If you’re undergoing digital transformation at your company, you might find it challenging to get started without a clear model to follow. Whatever your industry, leadership, your IT team, and other key stakeholders should first understand the different digital transformation models to map out an actionable plan.
Understanding the different types of digital transformation
Digital transformation can take many forms. When you know how you might approach digitization, you have the background you need to build a realistic digital transformation strategy.
That said, it’s important to remember that your digital transformation may not look like your competitor’s. Instead of comparing your plan to your competitors’ strategies, focus on how you can use new technology to meet your organization’s specific objectives.

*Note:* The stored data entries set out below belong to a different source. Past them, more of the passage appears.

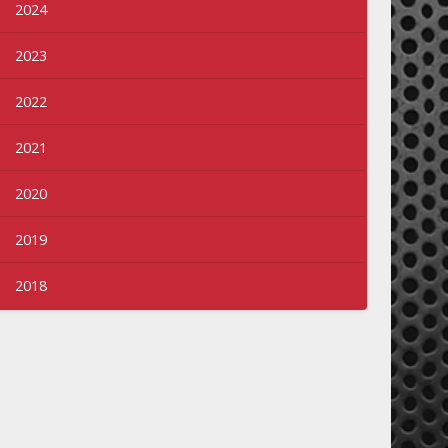
2024
2023
2022
2021
2020
2019
2018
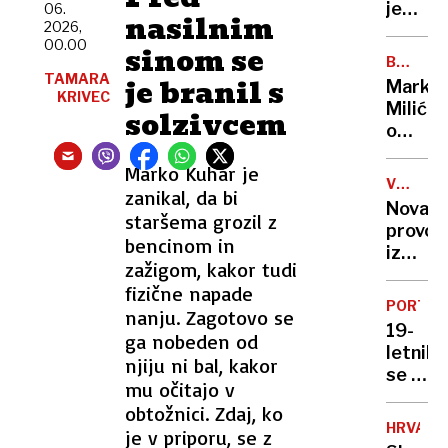
jedrski
06.
nasilnim
2026,
svetiln
00.00
sinom se
so
BREZ
postali
TAMARA
DLAKE
je branil s
Marko
radioa
NA
KRIVEC
Milić
solzivcem
JEZIKU
tempir
o
bombe
odločit
Marko Kuhar je
ki ga
VOJNA
zanikal, da bi
je
V
Nova
stala
staršema grozil z
UKRAJIN
provok
NBA-
bencinom in
iz
pokojni
zažigom, kakor tudi
Kremlj
»Norma
fizične napade
Putin
da
PORTO
nanju. Zagotovo se
razburi
sem
19-
ga nobeden od
Evropo
to
letnik
z
njiju ni bal, kakor
storil«
se je
napove
mu očitajo v
pred
o
obtožnici. Zdaj, ko
policis
usodi
HRVAŠK
je v priporu, se z
»skril«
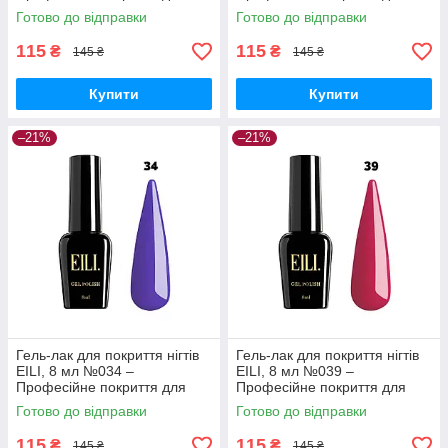
ідеального манікюру
ідеального манікюру
Готово до відправки
Готово до відправки
115
115
₴
₴
145 ₴
145 ₴
Купити
Купити
–21%
–21%
Гель-лак для покриття нігтів
Гель-лак для покриття нігтів
EILI, 8 мл №034 –
EILI, 8 мл №039 –
Професійне покриття для
Професійне покриття для
ідеального манікюру
ідеального манікюру
Готово до відправки
Готово до відправки
115
115
₴
₴
145 ₴
145 ₴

Your company's digital transformation will likely look different than that of your competition
What are the 4 types of digital transformation?
There are four primary types of digital transformations a company can undergo:
- Customer experience
Each type addresses specific pain points and goals, which is why more complex digitization strategies often include multiple types of digital transformation.
Type 1: Strategic transformation
Your competitors could adopt new technologies that make maintaining the status quo unsustainable for your organization. Or you might find yourself in a situation where you need to diversify your company’s offerings to survive in the market. Also known as “domain transformation” or “business model transformation,” a strategic transformation completely transforms how a company does business.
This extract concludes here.